:: SUPPLIED RECORDS ::

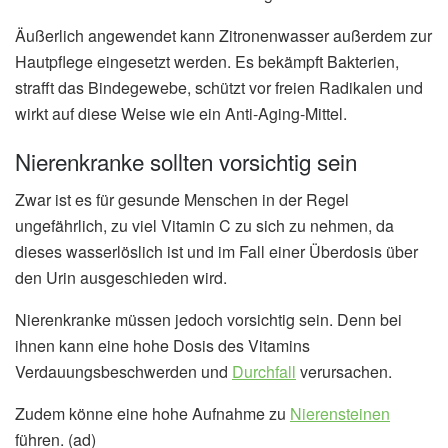
Äußerlich angewendet kann Zitronenwasser außerdem zur
Hautpflege eingesetzt werden. Es bekämpft Bakterien,
strafft das Bindegewebe, schützt vor freien Radikalen und
wirkt auf diese Weise wie ein Anti-Aging-Mittel.
Nierenkranke sollten vorsichtig sein
Zwar ist es für gesunde Menschen in der Regel
ungefährlich, zu viel Vitamin C zu sich zu nehmen, da
dieses wasserlöslich ist und im Fall einer Überdosis über
den Urin ausgeschieden wird.
Nierenkranke müssen jedoch vorsichtig sein. Denn bei
ihnen kann eine hohe Dosis des Vitamins
Verdauungsbeschwerden und
Durchfall
verursachen.
Zudem könne eine hohe Aufnahme zu
Nierensteinen
führen. (ad)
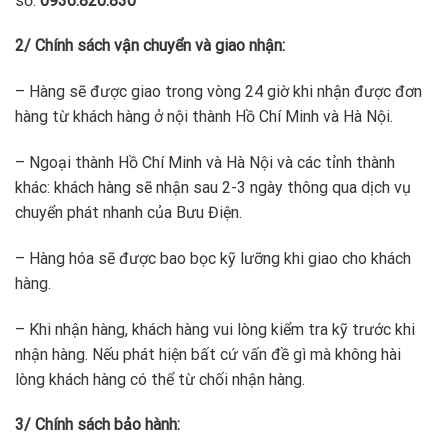
số:
0936.820.830
2/
Chính sách vận chuyển và giao nhận:
– Hàng sẽ được giao trong vòng 24 giờ khi nhận được đơn
hàng từ khách hàng ở nội thành Hồ Chí Minh và Hà Nội.
– Ngoại thành Hồ Chí Minh và Hà Nội và các tỉnh thành
khác: khách hàng sẽ nhận sau 2-3 ngày thông qua dịch vụ
chuyển phát nhanh của Bưu Điện.
– Hàng hóa sẽ được bao bọc kỹ lưỡng khi giao cho khách
hàng.
– Khi nhận hàng, khách hàng vui lòng kiểm tra kỹ trước khi
nhận hàng. Nếu phát hiện bất cứ vấn đề gì mà không hài
lòng khách hàng có thể từ chối nhận hàng.
3/
Chính sách bảo hành:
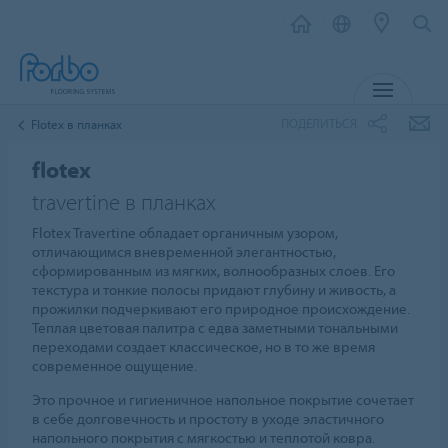
МЕНЮ
ПОДЕЛИТЬСЯ
Flotex в планках
flotex
travertine в планках
Flotex Travertine обладает органичным узором,
отличающимся вневременной элегантностью,
сформированным из мягких, волнообразных слоев. Его
текстура и тонкие полосы придают глубину и живость, а
прожилки подчеркивают его природное происхождение.
Теплая цветовая палитра с едва заметными тональными
переходами создает классическое, но в то же время
современное ощущение.
Это прочное и гигиеничное напольное покрытие сочетает
в себе долговечность и простоту в уходе эластичного
напольного покрытия с мягкостью и теплотой ковра.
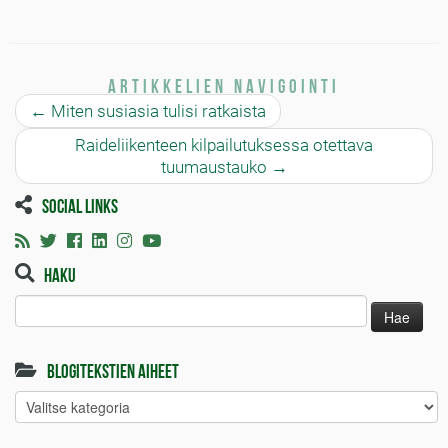
Artikkelien navigointi
←
Miten susiasia tulisi ratkaista
Raideliikenteen kilpailutuksessa otettava
tuumaustauko
→
Social links
Haku
Haku:
Blogitekstien aiheet
Blogitekstien
aiheet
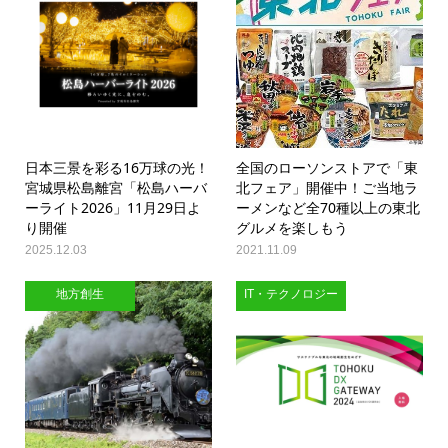
日本三景を彩る16万球の光！
全国のローソンストアで「東
宮城県松島離宮「松島ハーバ
北フェア」開催中！ご当地ラ
ーライト2026」11月29日よ
ーメンなど全70種以上の東北
り開催
グルメを楽しもう
2025.12.03
2021.11.09
地方創生
IT・テクノロジー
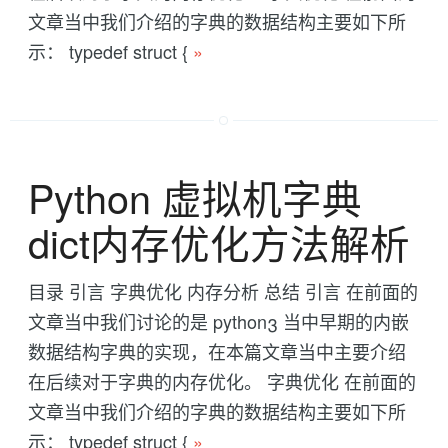
文章当中我们介绍的字典的数据结构主要如下所
示： typedef struct {
»
Python 虚拟机字典
dict内存优化方法解析
目录 引言 字典优化 内存分析 总结 引言 在前面的
文章当中我们讨论的是 python3 当中早期的内嵌
数据结构字典的实现，在本篇文章当中主要介绍
在后续对于字典的内存优化。 字典优化 在前面的
文章当中我们介绍的字典的数据结构主要如下所
示： typedef struct {
»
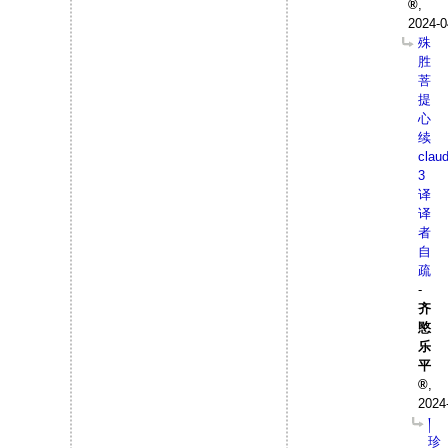
,
2024-0
殊
胜
菩
提
心
续
clau
3
译
译
者
自
疏
-
齐
愍
乐
平
,
2024
།
珍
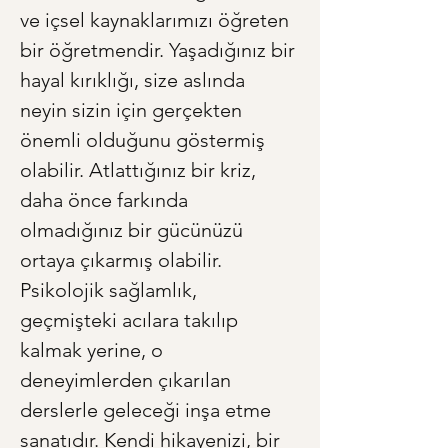
ve içsel kaynaklarımızı öğreten 
bir öğretmendir. Yaşadığınız bir 
hayal kırıklığı, size aslında 
neyin sizin için gerçekten 
önemli olduğunu göstermiş 
olabilir. Atlattığınız bir kriz, 
daha önce farkında 
olmadığınız bir gücünüzü 
ortaya çıkarmış olabilir. 
Psikolojik sağlamlık, 
geçmişteki acılara takılıp 
kalmak yerine, o 
deneyimlerden çıkarılan 
derslerle geleceği inşa etme 
sanatıdır. Kendi hikayenizi, bir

:::

→ TASK GOAL: From the entries above, tally every line holding the string "được". Give only the count.

→ SOLUTION TO THIS TASK: 2